+++ EXCERPTED DATA +++
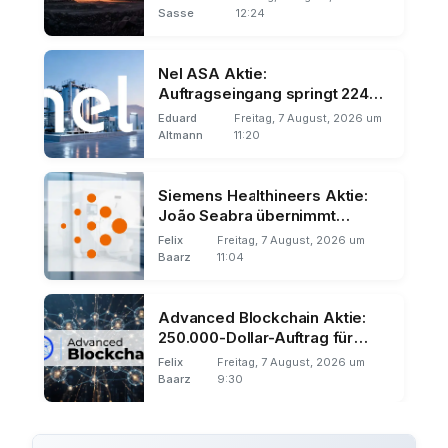
Sasse
12:24
Nel ASA Aktie:
Auftragseingang springt 224
Prozent
Eduard
Freitag, 7 August, 2026 um
Altmann
11:20
Siemens Healthineers Aktie:
João Seabra übernimmt
Amerika
Felix
Freitag, 7 August, 2026 um
Baarz
11:04
Advanced Blockchain Aktie:
250.000-Dollar-Auftrag für
Silencio
Felix
Freitag, 7 August, 2026 um
Baarz
9:30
+++
▶ [TASK STATEMENT]:
Every entry above should be returned exactly, with no images included.

▶ [WRITTEN ANSWER]:
Sasse
12:24
Nel ASA Aktie:
Auftragseingang springt 224
Prozent
Eduard
Freitag, 7 August, 2026 um
Altmann
11:20
Siemens Healthineers Aktie:
João Seabra übernimmt
Amerika
Felix
Freitag, 7 August, 2026 um
Baarz
11:04
Advanced Blockchain Aktie:
250.000-Dollar-Auftrag für
Silencio
Felix
Freitag, 7 August, 2026 um
Baarz
9:30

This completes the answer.